Extensive glazing on the back elevation brings light and views into the treatment areas. Photo © John J. MacAulay
Opposite the treatment bay, a sleek service island appears to float within the wall separating the lab from the public areas. An open shelving system on either side of the island allows staff to pass tools between the lab and the treatment bay, keeping the patient areas free of clutter.
Johnsen and Schmaling also gave Mantel a family treatment room, which can accommodate a group of patients, as well as a consultation room with a one-way mirror to allow parents to keep an eye on kids in the waiting room. But packing all of this program into one story yielded a street-facing facade that was quite long and uniform.
To articulate the bar volume on the exterior, the architects “pulled” and “subtracted” certain areas from the mass. For example, the base bar is clad in low-maintenance, durable poly-ash board in dark gray, while the lab and treatment areas are contained in a light gray stucco box that appears to “clip on” over the base volume.
The box, in turn, frames a green wall composed of artificial plants that serves as both a striking billboard and a palimpsest: The willfully manmade material alludes to a bird’s-eye view of farmland. “The path of so-called progress is changing the landscape here rapidly. The wall is like a vestige of memory, a reminder of the area that we are occupying,” says Schmaling.

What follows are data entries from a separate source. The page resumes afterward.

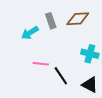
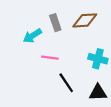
pink line: (41, 64) -> (50, 58), moved
black triangle: (90, 85) -> (98, 93), turned -30

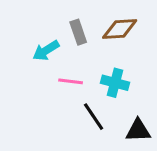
cyan cross: (98, 59) -> (115, 83), moved

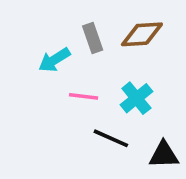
cyan cross: (115, 83) -> (136, 98), turned 36
black line: (94, 117) -> (111, 138), turned -32

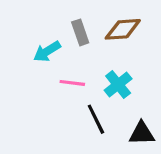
black line: (111, 138) -> (96, 119), turned 40

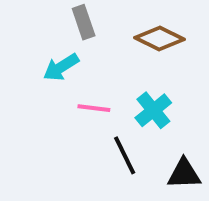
brown diamond: (123, 29) -> (159, 38), turned 30
gray rectangle: (80, 32) -> (84, 22), moved

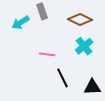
cyan arrow: (61, 67) -> (21, 23), moved
cyan cross: (153, 110) -> (84, 46), moved

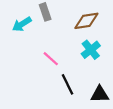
brown diamond: (80, 19) -> (86, 21), turned -35
pink line: (47, 54) -> (51, 59), turned 35

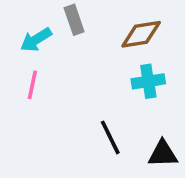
cyan cross: (91, 50) -> (148, 81), turned 30
pink line: (51, 59) -> (32, 85), moved, turned 60

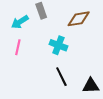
cyan cross: (148, 81) -> (58, 45), moved, turned 30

The clinic embraces the adjacent pastoral view. Photo © John J. MacAulay
Mantel says that her practice is on track to grow about 30 percent more this year than in the previous two years, which she credits, in part, to the new building. “What was notable was a much higher percentage of patients’ scheduling to start treatment after their initial consultation, rather than shopping around or starting someplace else,” she says. “The building function has been ideal. We have patients frequently remark about the beauty of the space. Many feel relaxed with the outdoor views. When we were able to open the clinic back up [after Covid], it filled my heart to watch parents reconnect with their friends on the treatment-bay bench.”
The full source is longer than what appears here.